Submitted by Joy Emmanuel
The other day an email circulated with this question in relation to Inclusive Leadership supporting a collaborative community effort to have local government “declare a climate emergency.” Great question and an action that the co-op may want to take. I offer here a few further reflections.
As I write this blog post, I am sitting outdoors tucked into a little wooded area on the property where I live. From here, I have been enjoying getting to know some of the other local residents: a mother duck and her four chicks, the nightly chorus of frogs who sing to me from the pond, I recently met my first tree frog, occasionally I hear an owl hooting, and one day I was treated to seeing the flashing red vibrating head of a pileated woodpecker. It has been a great delight to meet these neighbours.
Some days; however, I wonder about the former residents who are no longer represented in the visible animal population in this neck of the woods. The ones who use to be plentiful but now are rarely seen. The ones who had to leave because there are no nesting sites; no food sources; few watering holes; their seasonal coat has not shed, and their fur is too warm in these hot early spring days.
Supporting this diverse neighbourhood ecosystem are all the plants and trees that provide food, shelter, homes, shade and meet so many other needs. I am also wondering how they are doing. Last summer was very dry and although we live in a rain forest, this spring we have had a very low rainfall.
Is climate change an inclusive leadership matter? The Inclusive Leadership Co-op endorses the Earth Charter. Inclusive Leadership encourages us to recognize and embrace diversity in all living beings. The Earth is our Mother. The plants and animals are All Our Relations! We are interconnected
Another IL voice adds to the email conversation: “[This concern] is not only inline with the Earth Charter but also inclusive leadership. Climate change will affect marginalized populations much harder than the 1%ers.”
There are so many inter-connections.
One of my mentors I turn to on this topic is Jane Goodall. After many years of being an advocate and voice for Mother Earth, she is often asked: Is there hope? Although she acknowledges it is sometimes hard to be optimistic, in her inspiring book Reasons for Hope, she offers four strong responses to this question:
- First, the miraculous ability of the human brain and the potential we have already demonstrated to solve so many challenges once thought impossible.

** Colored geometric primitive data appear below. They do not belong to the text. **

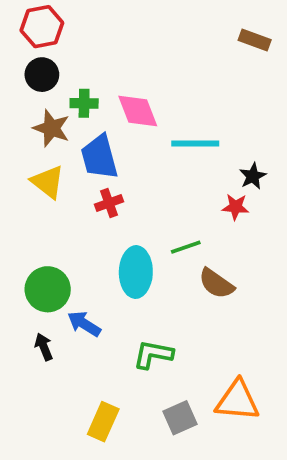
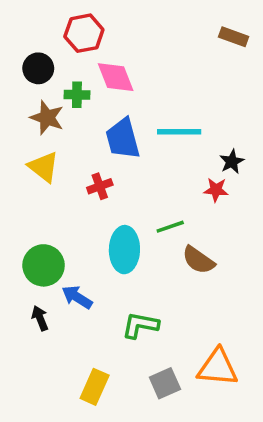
red hexagon: (42, 27) -> (84, 33), moved
pink diamond: (138, 111) -> (116, 77), moved
blue trapezoid: (99, 157) -> (123, 139), moved

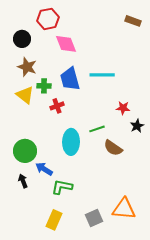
green cross: (77, 95) -> (44, 86), moved
black star: (232, 162) -> (137, 126), moved
green L-shape: (140, 325) -> (62, 187), moved

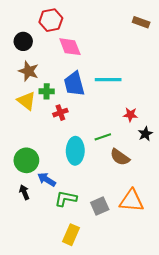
orange triangle: (124, 209) -> (132, 201), moved
gray square: (94, 218) -> (100, 206), moved
yellow rectangle: (54, 220) -> (71, 235), moved

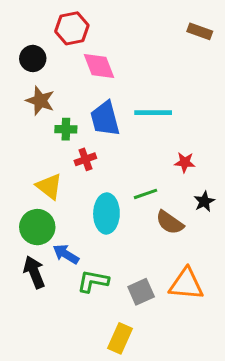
yellow triangle: (26, 101) -> (49, 186), moved
black star: (145, 134) -> (204, 201), moved
black arrow: (24, 192) -> (34, 272), size x1.5
yellow rectangle: (71, 235) -> (120, 338), moved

- Second, she reminds us of the amazing resilience of nature if we give her a chance – and a helping hand. She offers numerous stories of how Mother Nature can show us the way. One such example she names comes from right here in the Cowichan Valley! She refers to “a most remarkable forester, Merv Wilkonson” and his work at Wildwood Farm to sustainably manage a 136 acre forest. After “logging” it nine times it still has giant old trees and there are “more animal species there today than when he began.” Wow! So much is possible when we work with Mother Nature!
- Third, she takes the view that “hope lies in the new understanding, commitment and energy of young people around the world.” Empowering young people is her contribution to their future and the future of the planet. Inclusive Leadership also upholds this view.
- Her fourth pillar of hope is all the amazing and wonderful people “who have set out to accomplish almost impossible things, and because they never gave up, achieved their goals against seemingly hopeless odds.” I know I have certainly met more than a few inspiring people like this at our wonderful Inclusive Leadership gatherings!
Yes, climate change is an inclusive leadership matter – a concern that is deeply challenging and one that connects us all. Embracing the spirit, the skills, and awareness of inclusive leadership is a place of hope, intent and possibility. Yes, government has a role to play, and so do we all in our own little “neck of the woods” in how we live each day!
May we find our way forward together!